Caught between COVID-19, curfews and protest marches restaurants have been experiencing a double squeeze. Just when COVID-19 restrictions were starting to ease, Salt Lake City Mayor Erin Mendenhall slapped an 8 pm curfew on the city, inspired by one afternoon and evening of riotous behavior followed by peaceful protests. She lifted that curfew to the relief of local—especially downtown—restaurants and businesses. But some are still suffering because of the regular protests, even though they support the cause. Over the next few days, we’ll be talking to restaurant owners about how they’re coping with multiple crises.

Today we spoke with Bob McCarthy, owner of Stoneground Kitchen and Garage on Beck. McCarthy’s a veteran; he’s been running restaurants in Salt Lake City for 20 years.

Stoneground Kitchen
Stoneground Italian Kitchen                              And before I go any further, remember that on June 12, Stoneground Kitchen will be celebrating their 20th anniversary with a prix fixe dinner featuring their greatest hits. 

“We were hanging on by a nail and she (Mayor Mendenhall) brought out the nail clipper,” he says about the recent curfew requiring everyone to be off the streets by 8 p.m.

“We are open for business, but there’s only 17 percent occupancy at downtown businesses. We got rid of lunches—it wasn’t financially worth it. We only did 31 covers last night. Then they closed 400 South because of the marches without any notice to the business-owners.”

McCarthy says the curfew was too late and too extreme. “The trouble had already happened and there should have been considerations for diners in restaurants,” he says. He thinks the community should have been included in the decision-making. “While it was in effect, it took half our business.”

However, that’s over for now. Good for Mayor Mendenhall.

Unfortunately, restrictions on crowds and the number of guests allowed in a restaurant will continue for the time being. The number of COVID-19 cases in Utah is still rising.

McCarthy says he’s lucky, because he owns his own buildings. Other, newer restaurateurs may not be so fortunate.

“When this started, I told my team, ‘Don’t get sad, get innovative.’

So while his inside dining revenue shrank, he turned to other ways of making his space work for him.

“When I started my restaurants, I measured the square footage. I thought, I can only make money inside these walls.”

But he has expanded his walls, and even after virus precautions have loosened, he will continue to expand the parameters of his business.

“I think curbside will continue,” he says. I’m not in a rut. I can change. Rent the place, fill in with catering. I want to start our own delivery service—the services like Grubhub eat into our profit. I want to hire my own drivers, have them project the image of the restaurant, dress the way I want them to, use biodegradable containers, etc.”

McCarthy wants to deliver family meals via e-bike, develop an app that stores credit card info so ordering is seamless.

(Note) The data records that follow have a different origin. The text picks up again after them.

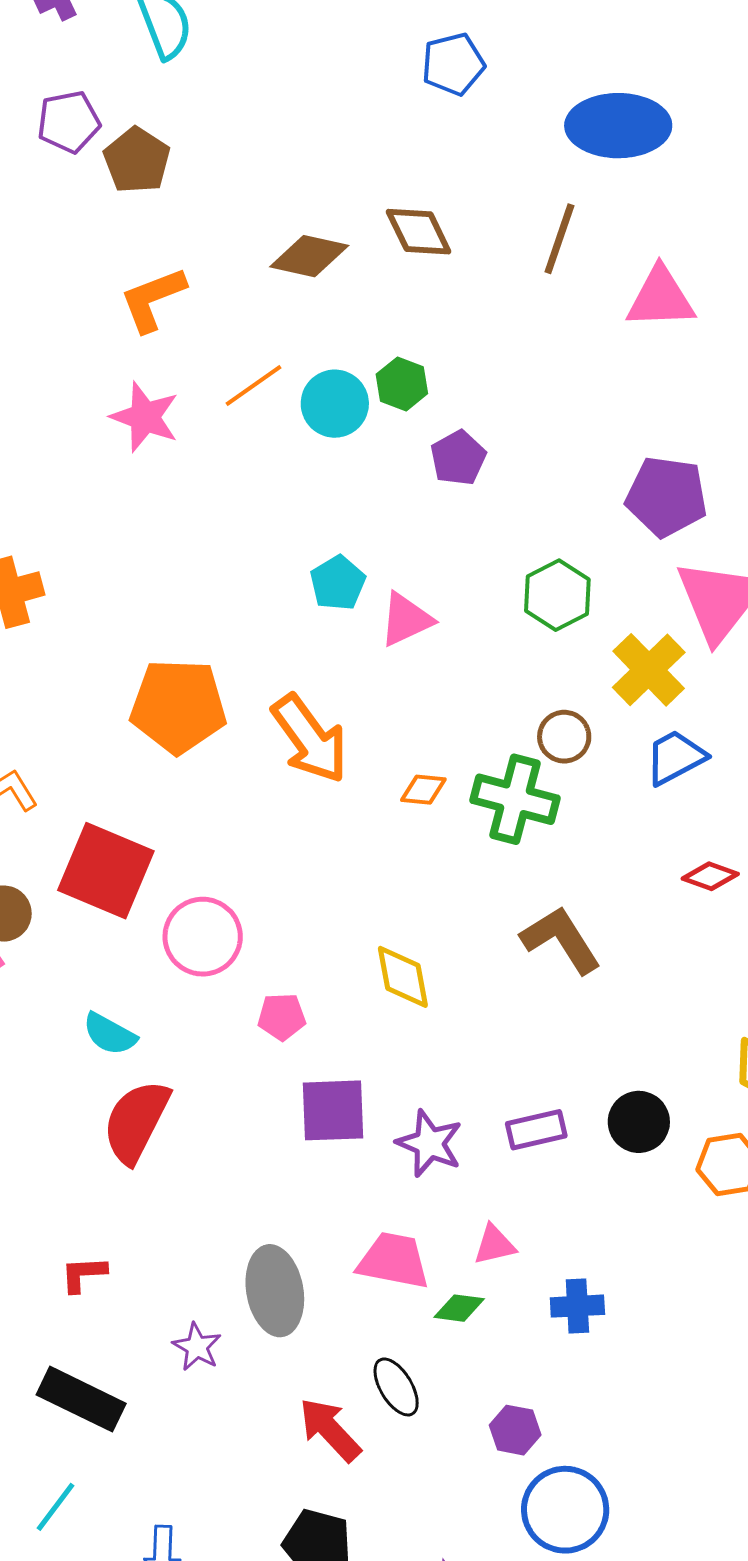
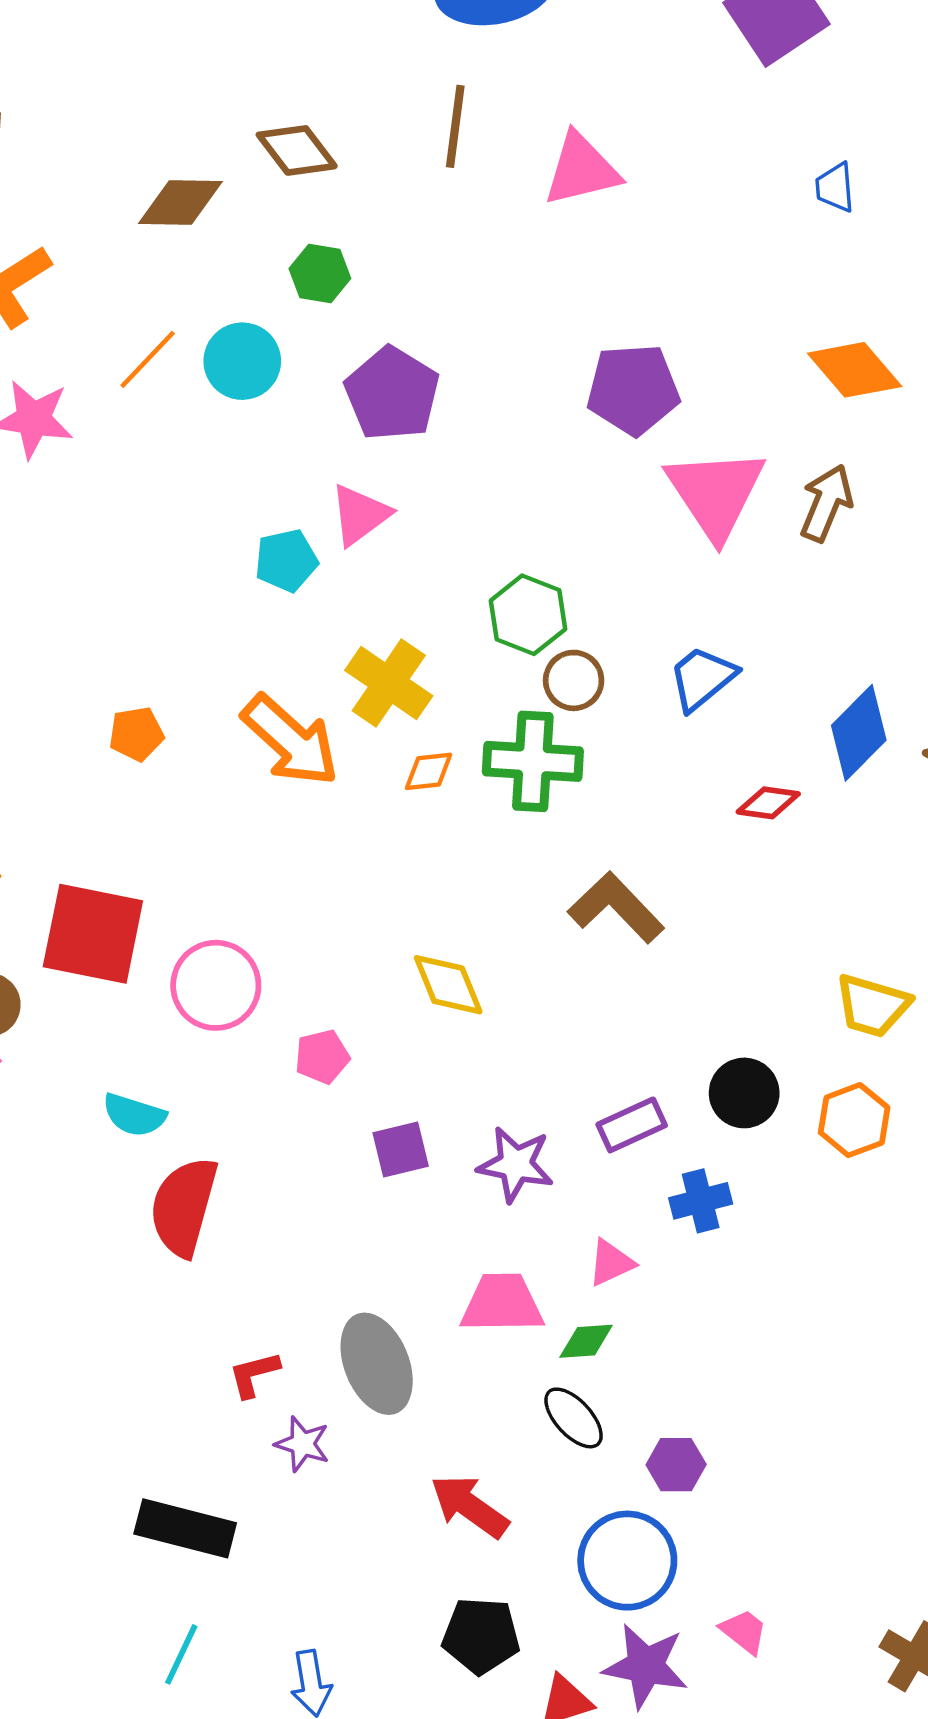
green hexagon: (402, 384) -> (320, 273), moved
purple pentagon: (458, 458) -> (392, 394), size x1.5
cyan pentagon: (338, 583) -> (286, 560), turned 30
green hexagon: (557, 595) -> (528, 615), moved
pink triangle: (406, 619) -> (360, 515), moved
yellow cross: (649, 670) -> (389, 683), moved
orange pentagon: (178, 706) -> (136, 734), size x0.5
purple square: (333, 1110) -> (401, 1150), size x0.7
red L-shape: (83, 1274) -> (254, 1374), moved
blue cross: (577, 1306) -> (701, 1201), moved
black ellipse: (396, 1387) -> (574, 1418), moved
blue circle: (565, 1510) -> (627, 1561), moved

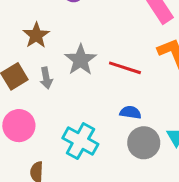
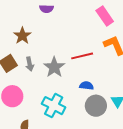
gray star: (81, 60) -> (54, 67), moved
red line: (125, 68) -> (82, 56), turned -30

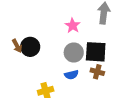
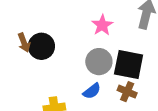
blue semicircle: (71, 75) -> (92, 91), turned -32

“The big problem with curbside pick up and delivery is that diners miss out on a huge part of the restaurant experience—there’s no ambiance. For restaurants like Stoneground Kitchen and The Garage, the experience is important.”

But, he says, “Restaurants are going to have to change.”

Best case scenario: He’ll get back to normal traffic in the restaurant and add the curbside dollars.

“I’m done with fear,” he says. “The only option is to adapt and be better than you were before. I feel like I was pushed off a cliff and my wings sprouted and I flew.”